A really messed up situation.....
So I had been with my boyfriend for almost two years when I left in September to spend three months in Africa. We had been having troubles and I was toying with the idea of breaking up with him before I left but thought that the time apart might help and make us stronger when I returned. But I found my feelings for him actually faded while I was away.
Well in Africa I ended up getting involved with someone else, but he also had a girlfriend. I felt horrendous for it. I hate the idea of cheating. But I ended up falling in love with this new guy. As much as I would really hope to Ive been told what I had with him was a dream. I would love to move out to africa and spend my life with him...but its almost impossible to do.
On my return from Africa I told my boyfriend everything and ended things with him. But he begged me to try again with him and that he forgave me. He told me he will trust me again because people make mistakes, but I dont know whether I can even trust myself again.

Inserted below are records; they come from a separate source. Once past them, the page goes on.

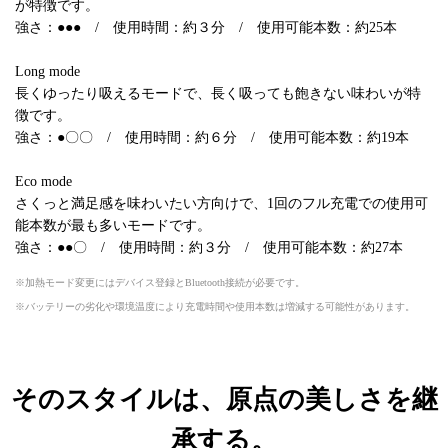
が特徴です。
強さ：●●● / 使用時間：約３分 / 使用可能本数：約25本
Long mode
長くゆったり吸えるモードで、長く吸っても飽きない味わいが特
徴です。
強さ：●〇〇 / 使用時間：約６分 / 使用可能本数：約19本
Eco mode
さくっと満足感を味わいたい方向けで、1回のフル充電での使用可
能本数が最も多いモードです。
強さ：●●〇 / 使用時間：約３分 / 使用可能本数：約27本
加熱モード変更にはデバイス登録とBluetooth接続が必要です。
バッテリーの劣化や環境温度により充電時間や使用本数は増減する可能性があります。
そのスタイルは、原点の美しさを継
承する。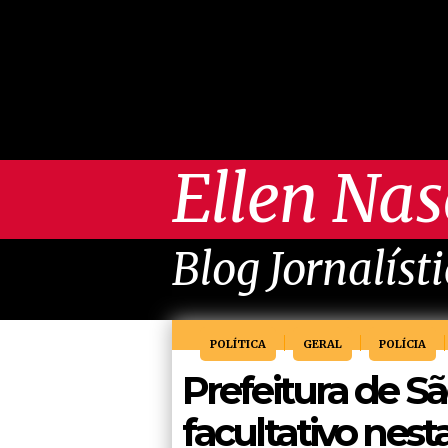
Ellen Na
Blog Jornalíst
POLÍTICA
GERAL
POLÍCIA
Prefeitura de S
facultativo nest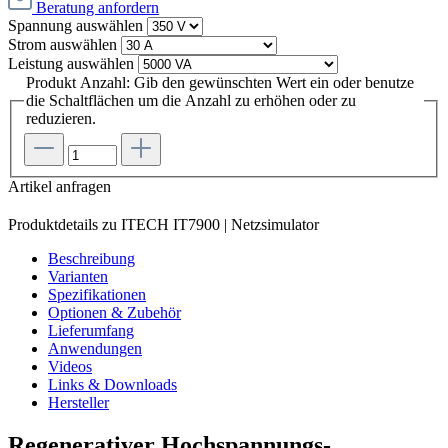
Beratung anfordern
Spannung
auswählen
Strom
auswählen
Leistung
auswählen
Produkt Anzahl: Gib den gewünschten Wert ein oder benutze
die Schaltflächen um die Anzahl zu erhöhen oder zu
reduzieren.
Artikel anfragen
Produktdetails zu ITECH IT7900 | Netzsimulator
Beschreibung
Varianten
Spezifikationen
Optionen & Zubehör
Lieferumfang
Anwendungen
Videos
Links & Downloads
Hersteller
Regenerativer Hochspannungs-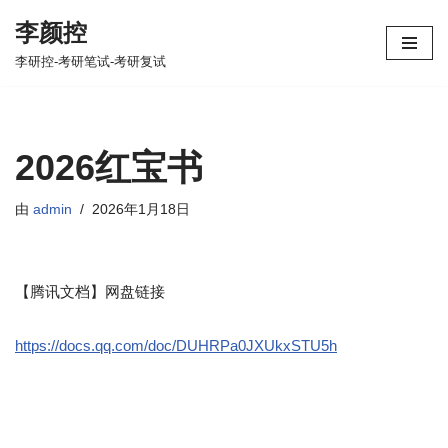
李颜控
跳
李研控-考研笔试-考研复试
至
正
文
2026红宝书
由
admin
2026年1月18日
【腾讯文档】网盘链接
https://docs.qq.com/doc/DUHRPa0JXUkxSTU5h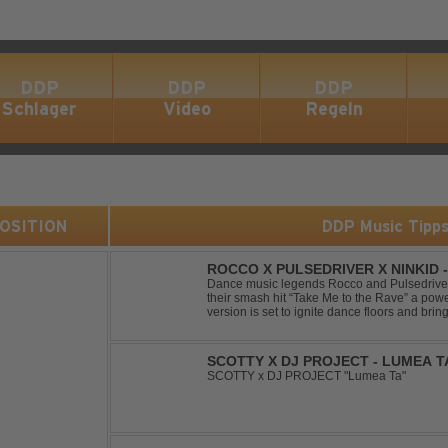
DDP
DDP
DDP
Schlager
Video
Regeln
 POSITION
DDP Music Tipp
ROCCO X PULSEDRIVER X NINKID 
(FESTIVAL MIX)
Dance music legends Rocco and Pulsedriver,
their smash hit “Take Me to the Rave” a pow
version is set to ignite dance floors and bring
Featuring massive kicks and the beloved mel
SCOTTY X DJ PROJECT - LUMEA T
SCOTTY x DJ PROJECT "Lumea Ta"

I can barely look him in the eye, let alone ever love him again. I am so confused and mixed up right now. Some people have said I should try things again with him others have said I should try my hardest to go back to Africa. I would really love for things to work between me and my boyfriend again because he is an amazing guy....but I just can't stop thinking about the other guy, I miss him so much and truly love him even though I know I probably wont ever see him again.
Agh. I have really messed things up. It makes things even more difficult that I live with my boyfriend, I currently have no job and would have to move back to my mums if we properly broke up.